Today's Guest Post
by Brad Oberwager
10/15/2009
"Finding your nerve" is not always easy for an entrepreneur. Entrepreneurs get credit for being risk takers, but to the contrary, I believe entrepreneurs are quite poor at analyzing risks. I have never started a company I did not think was going to be successful! While this may sound foolish — and it's certainly irrational — it is also how entrepreneurs create solutions and overcome adversity.
If entrepreneurs viewed the risks we face rationally (risk/reward), few of us would have started our companies. Capital, strategy, competition and customers are all components of a successful venture and are not always under our control. Looking at the venture holistically, with confidence, and maybe a touch of irrationality, is the only way to convince yourself you are going to be successful. That belief is what drives us to start down the path of entrepreneurship, giving us the nerve to start a company.
Building something from nothing takes a lot of nerve. Every day brings a new challenge, and rough economic times can be particularly challenging. For example, we had to refinance debt when the credit markets collapsed. When you have a crisis of that magnitude and you find yourself literally spending every conscious moment working to solve the problem, you can become so physically and emotionally tired that you really have to have an irrational belief in what you're doing to keep going. You have to have faith – faith in yourself and in your team.

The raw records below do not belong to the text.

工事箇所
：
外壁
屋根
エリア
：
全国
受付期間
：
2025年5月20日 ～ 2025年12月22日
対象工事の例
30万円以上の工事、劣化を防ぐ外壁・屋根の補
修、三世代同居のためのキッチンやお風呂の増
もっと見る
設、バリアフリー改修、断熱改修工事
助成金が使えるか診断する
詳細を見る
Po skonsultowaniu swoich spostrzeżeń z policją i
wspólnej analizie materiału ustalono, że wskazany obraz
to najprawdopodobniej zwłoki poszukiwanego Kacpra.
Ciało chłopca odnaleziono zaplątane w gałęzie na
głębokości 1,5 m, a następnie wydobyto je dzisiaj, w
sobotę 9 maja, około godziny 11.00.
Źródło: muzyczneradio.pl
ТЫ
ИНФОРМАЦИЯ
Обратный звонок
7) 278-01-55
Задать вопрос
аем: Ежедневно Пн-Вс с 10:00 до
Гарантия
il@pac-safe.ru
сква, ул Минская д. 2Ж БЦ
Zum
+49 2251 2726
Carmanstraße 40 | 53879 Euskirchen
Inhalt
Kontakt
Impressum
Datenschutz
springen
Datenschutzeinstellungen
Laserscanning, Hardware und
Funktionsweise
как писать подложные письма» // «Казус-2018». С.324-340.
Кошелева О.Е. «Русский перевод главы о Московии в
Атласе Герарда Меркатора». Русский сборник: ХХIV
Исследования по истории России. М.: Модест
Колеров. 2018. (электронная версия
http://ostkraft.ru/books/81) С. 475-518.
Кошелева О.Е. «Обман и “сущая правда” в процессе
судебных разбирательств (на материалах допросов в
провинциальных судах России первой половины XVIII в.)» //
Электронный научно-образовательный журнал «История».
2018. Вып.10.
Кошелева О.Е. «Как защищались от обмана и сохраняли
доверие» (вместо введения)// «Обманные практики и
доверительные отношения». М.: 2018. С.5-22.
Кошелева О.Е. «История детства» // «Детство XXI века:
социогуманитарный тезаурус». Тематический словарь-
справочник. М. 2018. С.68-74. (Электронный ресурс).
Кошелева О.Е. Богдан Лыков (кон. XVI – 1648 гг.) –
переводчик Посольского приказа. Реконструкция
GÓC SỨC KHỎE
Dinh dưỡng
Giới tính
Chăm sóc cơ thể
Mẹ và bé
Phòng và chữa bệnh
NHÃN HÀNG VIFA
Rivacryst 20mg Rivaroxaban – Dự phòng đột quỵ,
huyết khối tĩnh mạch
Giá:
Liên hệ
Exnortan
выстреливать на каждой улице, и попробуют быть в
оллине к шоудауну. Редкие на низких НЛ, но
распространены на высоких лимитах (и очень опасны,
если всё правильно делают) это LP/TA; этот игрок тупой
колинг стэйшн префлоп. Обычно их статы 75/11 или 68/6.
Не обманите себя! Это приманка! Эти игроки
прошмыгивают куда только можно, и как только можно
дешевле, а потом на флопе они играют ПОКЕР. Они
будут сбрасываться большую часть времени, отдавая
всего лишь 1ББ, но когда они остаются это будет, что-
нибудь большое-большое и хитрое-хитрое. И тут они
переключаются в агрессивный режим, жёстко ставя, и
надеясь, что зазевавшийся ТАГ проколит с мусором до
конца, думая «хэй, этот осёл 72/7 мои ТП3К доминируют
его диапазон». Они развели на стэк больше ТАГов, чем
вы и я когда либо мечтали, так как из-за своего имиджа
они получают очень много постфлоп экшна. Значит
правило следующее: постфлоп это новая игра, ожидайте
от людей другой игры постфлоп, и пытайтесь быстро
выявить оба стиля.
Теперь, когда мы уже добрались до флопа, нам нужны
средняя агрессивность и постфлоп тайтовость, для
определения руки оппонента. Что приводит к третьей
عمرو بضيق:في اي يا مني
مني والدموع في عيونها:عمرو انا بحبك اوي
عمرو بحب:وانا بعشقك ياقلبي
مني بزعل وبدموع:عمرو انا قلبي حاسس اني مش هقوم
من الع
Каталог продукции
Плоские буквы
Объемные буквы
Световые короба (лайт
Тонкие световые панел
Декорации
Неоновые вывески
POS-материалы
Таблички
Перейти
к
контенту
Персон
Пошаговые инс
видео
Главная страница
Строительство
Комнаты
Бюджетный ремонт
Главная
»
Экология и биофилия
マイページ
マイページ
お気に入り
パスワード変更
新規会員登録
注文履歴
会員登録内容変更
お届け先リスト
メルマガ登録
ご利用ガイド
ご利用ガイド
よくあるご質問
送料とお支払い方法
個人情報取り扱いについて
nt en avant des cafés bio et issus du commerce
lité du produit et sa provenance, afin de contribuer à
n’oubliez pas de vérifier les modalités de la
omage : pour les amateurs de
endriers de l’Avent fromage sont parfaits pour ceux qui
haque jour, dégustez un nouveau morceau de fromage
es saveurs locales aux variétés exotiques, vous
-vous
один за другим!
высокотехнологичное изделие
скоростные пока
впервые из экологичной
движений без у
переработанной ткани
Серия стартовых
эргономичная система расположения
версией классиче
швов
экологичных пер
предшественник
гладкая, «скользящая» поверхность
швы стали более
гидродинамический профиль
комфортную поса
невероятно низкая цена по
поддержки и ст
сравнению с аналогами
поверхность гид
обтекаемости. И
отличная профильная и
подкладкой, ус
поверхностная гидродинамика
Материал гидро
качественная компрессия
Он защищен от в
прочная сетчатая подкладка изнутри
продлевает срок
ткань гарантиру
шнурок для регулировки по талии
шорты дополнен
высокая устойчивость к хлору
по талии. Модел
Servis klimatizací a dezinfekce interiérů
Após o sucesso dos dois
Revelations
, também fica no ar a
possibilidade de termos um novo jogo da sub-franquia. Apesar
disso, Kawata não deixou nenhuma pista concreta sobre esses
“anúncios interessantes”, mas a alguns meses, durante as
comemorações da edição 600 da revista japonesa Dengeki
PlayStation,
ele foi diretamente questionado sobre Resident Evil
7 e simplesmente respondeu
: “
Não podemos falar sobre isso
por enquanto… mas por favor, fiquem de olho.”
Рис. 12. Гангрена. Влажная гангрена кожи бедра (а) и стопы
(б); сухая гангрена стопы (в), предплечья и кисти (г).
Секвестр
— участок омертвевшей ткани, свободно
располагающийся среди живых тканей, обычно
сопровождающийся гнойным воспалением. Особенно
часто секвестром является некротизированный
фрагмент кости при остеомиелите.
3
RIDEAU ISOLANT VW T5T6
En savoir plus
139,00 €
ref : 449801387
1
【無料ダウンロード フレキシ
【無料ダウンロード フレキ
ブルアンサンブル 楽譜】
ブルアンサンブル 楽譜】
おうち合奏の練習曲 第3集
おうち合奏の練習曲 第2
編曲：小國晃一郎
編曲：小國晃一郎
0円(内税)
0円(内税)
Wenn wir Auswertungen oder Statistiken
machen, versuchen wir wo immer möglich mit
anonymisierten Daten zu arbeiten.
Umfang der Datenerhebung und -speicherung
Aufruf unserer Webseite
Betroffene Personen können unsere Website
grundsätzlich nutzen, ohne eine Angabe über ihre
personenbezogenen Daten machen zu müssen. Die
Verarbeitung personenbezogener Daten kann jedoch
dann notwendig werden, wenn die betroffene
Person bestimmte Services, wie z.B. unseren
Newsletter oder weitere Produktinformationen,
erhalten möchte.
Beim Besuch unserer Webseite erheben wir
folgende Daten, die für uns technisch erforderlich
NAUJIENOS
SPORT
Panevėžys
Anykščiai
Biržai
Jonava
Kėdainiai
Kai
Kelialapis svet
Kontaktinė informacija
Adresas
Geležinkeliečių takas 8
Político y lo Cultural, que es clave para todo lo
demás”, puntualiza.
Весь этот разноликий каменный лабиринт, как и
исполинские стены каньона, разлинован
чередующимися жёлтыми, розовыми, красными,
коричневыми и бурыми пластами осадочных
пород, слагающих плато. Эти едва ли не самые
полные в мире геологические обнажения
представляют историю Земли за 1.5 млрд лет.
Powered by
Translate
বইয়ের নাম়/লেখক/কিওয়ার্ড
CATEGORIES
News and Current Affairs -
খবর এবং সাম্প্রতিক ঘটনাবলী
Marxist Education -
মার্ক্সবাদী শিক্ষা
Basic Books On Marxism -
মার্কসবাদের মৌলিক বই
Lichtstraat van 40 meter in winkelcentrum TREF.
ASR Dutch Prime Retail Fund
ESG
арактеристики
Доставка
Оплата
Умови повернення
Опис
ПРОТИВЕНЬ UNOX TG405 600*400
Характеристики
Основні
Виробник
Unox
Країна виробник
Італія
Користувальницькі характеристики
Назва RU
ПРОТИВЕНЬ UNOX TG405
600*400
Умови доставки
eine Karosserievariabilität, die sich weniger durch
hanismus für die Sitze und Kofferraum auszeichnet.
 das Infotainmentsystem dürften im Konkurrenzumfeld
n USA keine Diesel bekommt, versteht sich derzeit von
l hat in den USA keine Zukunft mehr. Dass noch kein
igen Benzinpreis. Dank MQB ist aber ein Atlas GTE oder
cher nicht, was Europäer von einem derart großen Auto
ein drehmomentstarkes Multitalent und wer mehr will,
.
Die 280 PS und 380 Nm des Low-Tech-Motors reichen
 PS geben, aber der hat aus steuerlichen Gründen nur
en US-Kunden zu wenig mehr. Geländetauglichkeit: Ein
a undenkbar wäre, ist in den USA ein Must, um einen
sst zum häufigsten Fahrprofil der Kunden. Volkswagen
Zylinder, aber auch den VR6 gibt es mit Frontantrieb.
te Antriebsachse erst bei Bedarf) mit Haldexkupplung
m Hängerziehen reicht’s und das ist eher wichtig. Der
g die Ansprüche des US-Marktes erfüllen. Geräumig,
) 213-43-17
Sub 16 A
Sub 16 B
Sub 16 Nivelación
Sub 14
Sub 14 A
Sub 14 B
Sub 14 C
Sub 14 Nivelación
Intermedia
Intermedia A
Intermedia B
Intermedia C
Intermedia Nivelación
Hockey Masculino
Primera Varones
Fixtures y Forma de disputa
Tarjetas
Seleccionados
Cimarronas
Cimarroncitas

Most of us identify with our occupations or professions. We're lawyers, doctors, bankers, teachers, and so forth. But in the case of entrepreneurs, what links who we are and what we do professionally is even more compelling. In the eyes of every investor, customer, employee, we are the business – when it fails and when it succeeds. We know that we aren't the only ones responsible since there are so many people and things that make a business successful, but that doesn't make a rational difference. When the odds of success are stacked against you, and they always are, you really have to be a little irrational to go for it. You need passion and nerve to persevere when you're identified so closely with the business.